The work they do depends on your stage of life. A young professional may have far different needs than a baby boomer, of course.
So, how does divorce planning fit into financial planning? Again, it depends on your stage of life. Let’s go through several examples.
The young professional-You are single, earning income and beginning to acquire assets. It might be a home. It might be a retirement account. It could be more, or less. At your stage of life, once you find your someone special, the topic is how to protect your wealth. It could be through a pre-nuptial agreement. There are other devices, as well.
The newly married couple-You are now together. Have you spoken with each other about how to handle your finances, as well as your debts? Is it “what’s mine is yours?” Is it something different? This warrants a long honest conversation with each other.
Together but not married-This becomes a bit more difficult. It is highly popular to be together but not marry, with or without children. Absent a written agreement, your assets and debts will go by title. If you purchase a home together, that can become a quagmire without a thoroughly thought out plan, usually accompanied by a documents.
Married with kids-This is the traditional model, which is what most of us think about. The need for divorce planning within financial planning could arise if one of you is not happy in the marriage, if one spouse is not financially responsible, or for many other reasons.

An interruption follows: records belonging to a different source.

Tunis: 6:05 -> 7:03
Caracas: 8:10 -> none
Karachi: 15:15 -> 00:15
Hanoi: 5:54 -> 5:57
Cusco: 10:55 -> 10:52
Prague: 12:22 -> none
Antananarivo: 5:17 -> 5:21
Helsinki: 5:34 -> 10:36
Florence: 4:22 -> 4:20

Seeking options is important. It could lead to an honest conversation between the two of you. It could lead to the creation of a new plan, even a formal agreement, called a Post-Nuptial Agreement. It could also speed along the process towards divorce.
Whatever your circumstance, just remember that life is not a dress rehearsal. A conversation about financial health is important at every age and step throughout your life. The worse mistake you can ever make is to simply ignore financial reality.